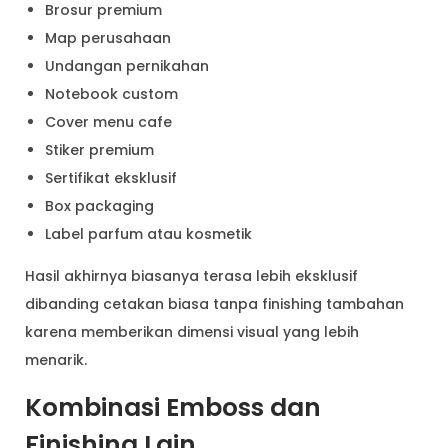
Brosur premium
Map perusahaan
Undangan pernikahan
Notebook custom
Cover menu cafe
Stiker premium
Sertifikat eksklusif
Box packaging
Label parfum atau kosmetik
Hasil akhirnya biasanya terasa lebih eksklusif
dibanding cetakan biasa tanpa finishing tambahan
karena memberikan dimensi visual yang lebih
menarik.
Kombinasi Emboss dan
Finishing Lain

━━━━

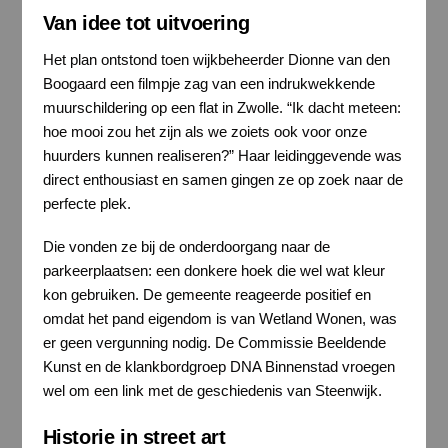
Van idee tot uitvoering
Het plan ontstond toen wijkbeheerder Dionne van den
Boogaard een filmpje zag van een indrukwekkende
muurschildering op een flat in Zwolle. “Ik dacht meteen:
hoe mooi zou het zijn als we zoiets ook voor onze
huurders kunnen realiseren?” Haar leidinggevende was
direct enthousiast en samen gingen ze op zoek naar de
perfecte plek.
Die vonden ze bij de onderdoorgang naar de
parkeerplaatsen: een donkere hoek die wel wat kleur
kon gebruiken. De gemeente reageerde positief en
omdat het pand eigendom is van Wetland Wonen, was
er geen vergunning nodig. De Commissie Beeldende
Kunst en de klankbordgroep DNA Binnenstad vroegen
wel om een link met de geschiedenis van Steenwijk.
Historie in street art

━━━━

▸ Exercise prompt:
Please give an exact copy of the entries above, from the line with "Brosur premium" down to the line with "dibanding cetakan biasa", inclusive, and nothing else.

▸ Response to the exercise:
Brosur premium
Map perusahaan
Undangan pernikahan
Notebook custom
Cover menu cafe
Stiker premium
Sertifikat eksklusif
Box packaging
Label parfum atau kosmetik
Hasil akhirnya biasanya terasa lebih eksklusif
dibanding cetakan biasa tanpa finishing tambahan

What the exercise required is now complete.